As consequências sociais deste
princípio são enormes, visto que, tornaria a eutanásia uma prática aceitável,
desde que haja um médico que se disponha para tanto, ou até mesmo um suicídio
ministrado, o que traria menor dor ao suicida e assim resolver-se-ia sua
vontade.
Por fim, pode-se entender outro
ponto altamente polêmico colocado por Sandel que seria o canibalismo
consensual. Neste caso, o indivíduo entrega seu corpo para ser comido, o que
dentro da ideia libertária seria algo perfeitamente aceitável e não condenável
pelo poder estatal, visto que ambos estabelecem anteriormente uma relação de
permissão para o ato.
São casos limítrofes ou
estranhos ao nosso costumeiro e raso entendimento sobre a liberdade, porém
devem ser estudados e, caso necessário, objetados para que, com isto, possamos
nos emancipar cada vez mais como indivíduos.
Somos donos de nós mesmos?
Dado o entendimento do texto,
concluímos que não somos plenamente livres e que, certas liberdades,
efetivamente, devem ser impedidas. Nem sempre o indivíduo possui clareza em seu
juízo de valor ao se expor a determinado risco, tão pouco é capaz de prever
todos os resultados de suas ações, principalmente quando o resultado pode ser a
morte, visto que a mesma é impossível de se reverter.

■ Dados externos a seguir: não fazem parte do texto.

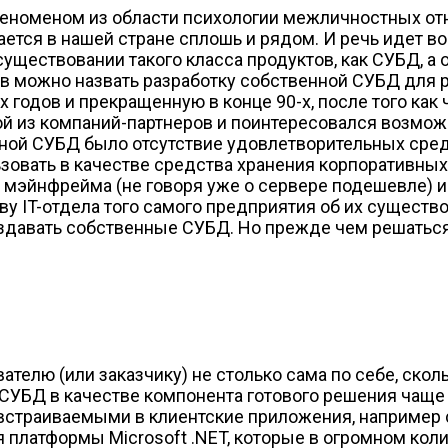
еноменом из области психологии межличностных отн
ется в нашей стране сплошь и рядом. И речь идет во
уществовании такого класса продуктов, как СУБД, а
 можно назвать разработку собственной СУБД для р
х годов и прекращенную в конце 90-х, после того как
ной из компаний-партнеров и поинтересовался возмо
ной СУБД было отсутствие удовлетворительных сред
ьзовать в качестве средства хранения корпоративны
мэйнфрейма (не говоря уже о сервере подешевле) и о
у IT-отдела того самого предприятия об их существова
оздавать собственные СУБД. Но прежде чем решаться 
вателю (или заказчику) не столько сама по себе, ско
 СУБД в качестве компонента готового решения чаще
встраиваемыми в клиентские приложения, например с
я платформы Microsoft .NET, которые в огромном ко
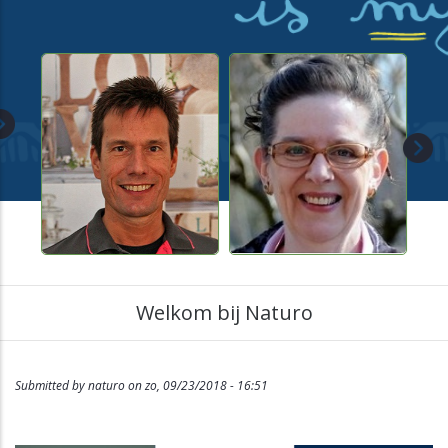
ervaringsgerichte methoden.
Welkom bij Naturo
Submitted by
naturo
on
zo, 09/23/2018 - 16:51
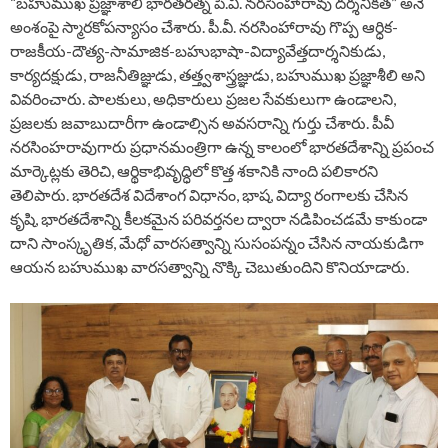
“బహుముఖ ప్రజ్ఞాశాలి భారతరత్న పీ.వీ. నరసింహారావు దర్శనికత” అనే
అంశంపై స్మారకోపన్యాసం చేశారు. పీ.వీ. నరసింహారావు గొప్ప ఆర్ధిక-
రాజకీయ-దౌత్య-సామాజిక-బహుభాషా-విద్యావేత్తదార్శనికుడు,
కార్యదక్షుడు, రాజనీతిజ్ఞుడు, తత్త్వశాస్త్రజ్ఞుడు, బహుముఖ ప్రజ్ఞాశీలి అని
వివరించారు. పాలకులు, అధికారులు ప్రజల సేవకులుగా ఉండాలని,
ప్రజలకు జవాబుదారీగా ఉండాల్సిన అవసరాన్ని గుర్తు చేశారు. పీవీ
నరసింహరావుగారు ప్రధానమంత్రిగా ఉన్న కాలంలో భారతదేశాన్ని ప్రపంచ
మార్కెట్లకు తెరిచి, ఆర్థికాభివృద్ధిలో కొత్త శకానికి నాంది పలికారని
తెలిపారు. భారతదేశ విదేశాంగ విధానం, భాష, విద్యా రంగాలకు చేసిన
కృషి, భారతదేశాన్ని కీలకమైన పరివర్తనల ద్వారా నడిపించడమే కాకుండా
దాని సాంస్కృతిక, మేధో వారసత్వాన్ని సుసంపన్నం చేసిన నాయకుడిగా
ఆయన బహుముఖ వారసత్వాన్ని నొక్కి చెబుతుందిని కొనియాడారు.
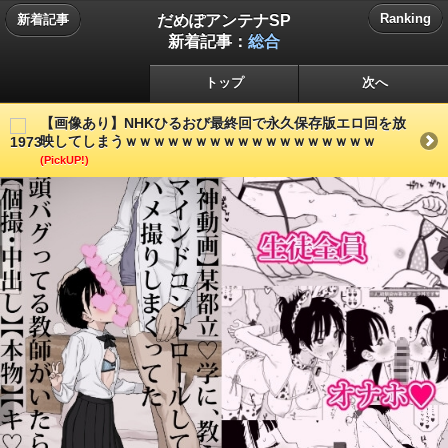
だめぽアンテナSP
Ranking
新着記事
新着記事：
総合
トップ
次へ
【画像あり】NHKひるおび最終回で永久保存版エロ回を放
映してしまうｗｗｗｗｗｗｗｗｗｗｗｗｗｗｗｗｗｗ
(PickUP!)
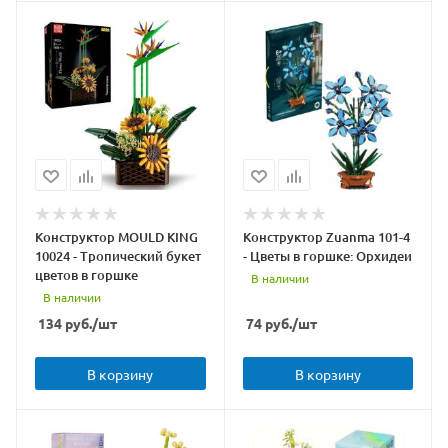
Конструктор MOULD KING
Конструктор Zuanma 101-4
10024 - Тропический букет
- Цветы в горшке: Орхидеи
цветов в горшке
В наличии
В наличии
134
руб.
/шт
74
руб.
/шт
В корзину
В корзину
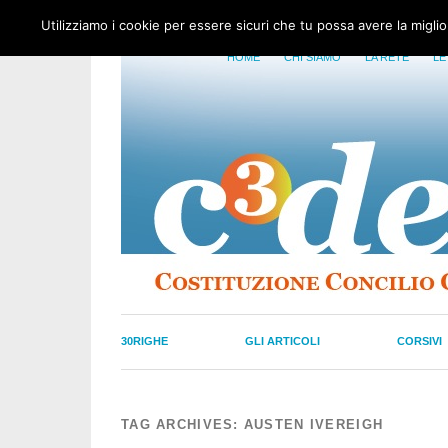
Utilizziamo i cookie per essere sicuri che tu possa avere la migli
HOME
CHI SIAMO
LA RETE
LE
30RIGHE
GLI ARTICOLI
CORSIVI
TAG ARCHIVES:
AUSTEN IVEREIGH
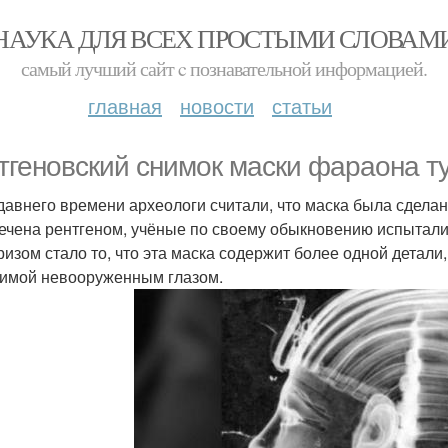
НАУКА ДЛЯ ВСЕХ ПРОСТЫМИ СЛОВАМ
самый лучший сайт c познавательной информацией.
главная
новости
статьи
тгеновский снимок маски фараона т
давнего времени археологи считали, что маска была сделана
ечена рентгеном, учёные по своему обыкновению испытали
изом стало то, что эта маска содержит более одной детали
имой невооруженным глазом.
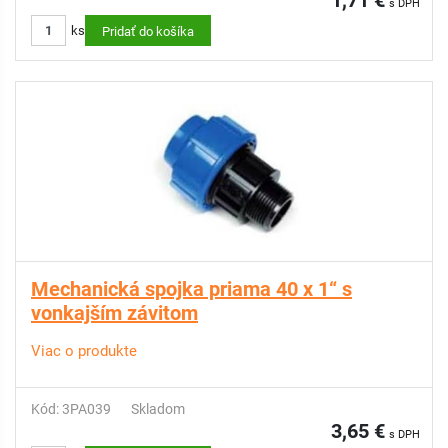
1,71 €
s DPH
ks
Pridať do košíka
Mechanická spojka priama 40 x 1“ s
vonkajším závitom
Viac o produkte
Kód: 3PA039
Skladom
3,65 €
s DPH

Além mais, não se pode fiar às
implicações econômicas de tal postura. Pois, para aqueles que estão à margem
das oportunidades, não há possibilidades senão uma inglória e diária luta, sem
louros ou possibilidades.
Nem todos possuem o talento esportivo de
Michael Jordan ou a genialidade de Bill Gates e muitos que o possuem, não são
reconhecidos em tempo para receber o seu quinhão. No mais Estados mínimos
servem apenas para beneficiar grandes empresas e seus capitalistas, criando um
despotismo do capital, ao qual, as recentes crises econômicas têm mostrado ser
insustentável.
O Estado moderno como conhecemos
precisa sim ser desconstruído em suas estruturas, mas não pode em hipótese
alguma ser refundado sob uma ditadura do capital.